Each vector $$(\mathbf{\tilde{e}}_{1},\mathbf{\tilde{e}}_{2})$$ can be expressed as a linear combination of $$(\mathbf{e}_{1},\mathbf{e}_{2})$$:

\mathbf{\tilde{e}}_{1}\,=\,\mathbf{e}_{1}S^{1}_{1}\,+\,\mathbf{e}_{2}S^{2}_{1}\\\
\tag{1.0}\\\
\mathbf{\tilde{e}}_{2}\,=\,\mathbf{e}_{1}S^{1}_{2}\,+\,\mathbf{e}_{2}S^{2}_{2}

(1.0) is the basis transformation formula, and the object $$S$$ is the direct transformation $$\{S^{j}_{i},\,1\,\leq\,i,\,j\,\leq\,2\}$$, (assuming a $$2x2$$ matrix) which can also be written in matrix form:

\begin{bmatrix} \mathbf{\tilde{e}}_{1} & \mathbf{\tilde{e}}_{2} \end{bmatrix}\,=\, \begin{bmatrix} \mathbf{e}_{1} & \mathbf{e}_{2}\, \end{bmatrix} \begin{bmatrix} S^{1}_{1} & S^{1}_{2}\\\
S^{2}_{1} & S^{2}_{2} \end{bmatrix}\\\
=\, \begin{bmatrix} \mathbf{e}_{1} & \mathbf{e}_{2} \end{bmatrix}\,S\tag{1.1}

The resulting matrix is the direct transformation matrix from the old basis to the new basis. Note that the rows of $$S$$ appear as superscripts and the columns appear as subscripts.
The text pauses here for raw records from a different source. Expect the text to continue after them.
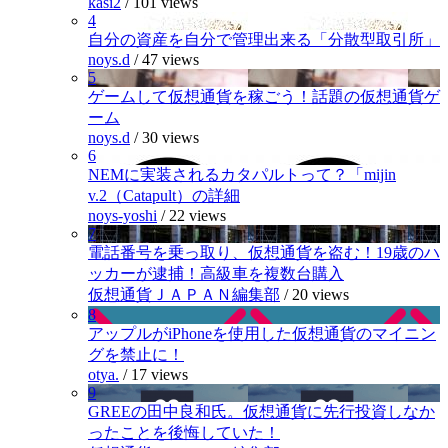
kasi2
/
101 views
4
自分の資産を自分で管理出来る「分散型取引所」
noys.d
/
47 views
5
ゲームして仮想通貨を稼ごう！話題の仮想通貨ゲ
ーム
noys.d
/
30 views
6
NEMに実装されるカタパルトって？「mijin
v.2（Catapult）の詳細
noys-yoshi
/
22 views
7
電話番号を乗っ取り、仮想通貨を盗む！19歳のハ
ッカーが逮捕！高級車を複数台購入
仮想通貨ＪＡＰＡＮ編集部
/
20 views
8
アップルがiPhoneを使用した仮想通貨のマイニン
グを禁止に！
otya.
/
17 views
9
GREEの田中良和氏。仮想通貨に先行投資しなか
ったことを後悔していた！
Converting in the reverse direction (new to old) requires doing $$(1.1)$$, but with the inverse matrix

\begin{bmatrix} \mathbf{e}_{1} & \mathbf{e}_{2} \end{bmatrix}\,=\, \begin{bmatrix} \mathbf{\tilde{e}}_{1} & \mathbf{\tilde{e}}_{2}\, \end{bmatrix} \begin{bmatrix} S^{1}_{1} & S^{1}_{2}\\\
S^{2}_{1} & S^{2}_{2} \end{bmatrix}^{-1}\\\
=\, \begin{bmatrix} \mathbf{\tilde{e}}_{1} & \mathbf{\tilde{e}}_{2}\, \end{bmatrix} \begin{bmatrix} T^{1}_{1} & T^{1}_{2}\\\
T^{2}_{1} & T^{2}_{2} \end{bmatrix}\\\
=\, \begin{bmatrix} \mathbf{\tilde{e}}_{1} & \mathbf{\tilde{e}}_{2} \end{bmatrix}\,T\tag{1.2}

where $$T$$ is the inverse transformation matrix, or $$T\,=\,S^{-1}$$.